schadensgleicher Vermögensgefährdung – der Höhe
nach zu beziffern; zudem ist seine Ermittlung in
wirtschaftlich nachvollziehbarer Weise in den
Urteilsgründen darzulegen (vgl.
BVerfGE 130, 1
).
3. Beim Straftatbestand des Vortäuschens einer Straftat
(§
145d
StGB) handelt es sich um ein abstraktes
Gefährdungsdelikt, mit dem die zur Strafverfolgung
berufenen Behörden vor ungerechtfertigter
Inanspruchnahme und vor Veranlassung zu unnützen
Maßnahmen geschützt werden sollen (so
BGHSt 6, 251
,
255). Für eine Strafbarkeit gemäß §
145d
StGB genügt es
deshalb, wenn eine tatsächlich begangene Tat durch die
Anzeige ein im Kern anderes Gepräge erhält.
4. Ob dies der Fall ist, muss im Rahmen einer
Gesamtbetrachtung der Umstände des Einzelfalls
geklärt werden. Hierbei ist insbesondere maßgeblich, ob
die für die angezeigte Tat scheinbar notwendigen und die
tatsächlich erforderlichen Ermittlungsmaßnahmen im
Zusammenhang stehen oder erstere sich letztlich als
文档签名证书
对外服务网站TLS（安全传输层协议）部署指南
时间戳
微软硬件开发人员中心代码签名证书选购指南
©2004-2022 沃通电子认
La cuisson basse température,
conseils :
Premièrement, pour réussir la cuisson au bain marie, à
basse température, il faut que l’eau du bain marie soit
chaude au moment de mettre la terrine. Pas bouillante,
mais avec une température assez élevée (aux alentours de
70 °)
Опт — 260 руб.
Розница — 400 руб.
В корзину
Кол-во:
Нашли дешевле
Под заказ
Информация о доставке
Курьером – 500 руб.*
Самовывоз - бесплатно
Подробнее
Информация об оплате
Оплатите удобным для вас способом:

Problem requirements: Return every record above exactly as it appears.

Reply to the exercise:
schadensgleicher Vermögensgefährdung – der Höhe
nach zu beziffern; zudem ist seine Ermittlung in
wirtschaftlich nachvollziehbarer Weise in den
Urteilsgründen darzulegen (vgl.
BVerfGE 130, 1
).
3. Beim Straftatbestand des Vortäuschens einer Straftat
(§
145d
StGB) handelt es sich um ein abstraktes
Gefährdungsdelikt, mit dem die zur Strafverfolgung
berufenen Behörden vor ungerechtfertigter
Inanspruchnahme und vor Veranlassung zu unnützen
Maßnahmen geschützt werden sollen (so
BGHSt 6, 251
,
255). Für eine Strafbarkeit gemäß §
145d
StGB genügt es
deshalb, wenn eine tatsächlich begangene Tat durch die
Anzeige ein im Kern anderes Gepräge erhält.
4. Ob dies der Fall ist, muss im Rahmen einer
Gesamtbetrachtung der Umstände des Einzelfalls
geklärt werden. Hierbei ist insbesondere maßgeblich, ob
die für die angezeigte Tat scheinbar notwendigen und die
tatsächlich erforderlichen Ermittlungsmaßnahmen im
Zusammenhang stehen oder erstere sich letztlich als
文档签名证书
对外服务网站TLS（安全传输层协议）部署指南
时间戳
微软硬件开发人员中心代码签名证书选购指南
©2004-2022 沃通电子认
La cuisson basse température,
conseils :
Premièrement, pour réussir la cuisson au bain marie, à
basse température, il faut que l’eau du bain marie soit
chaude au moment de mettre la terrine. Pas bouillante,
mais avec une température assez élevée (aux alentours de
70 °)
Опт — 260 руб.
Розница — 400 руб.
В корзину
Кол-во:
Нашли дешевле
Под заказ
Информация о доставке
Курьером – 500 руб.*
Самовывоз - бесплатно
Подробнее
Информация об оплате
Оплатите удобным для вас способом:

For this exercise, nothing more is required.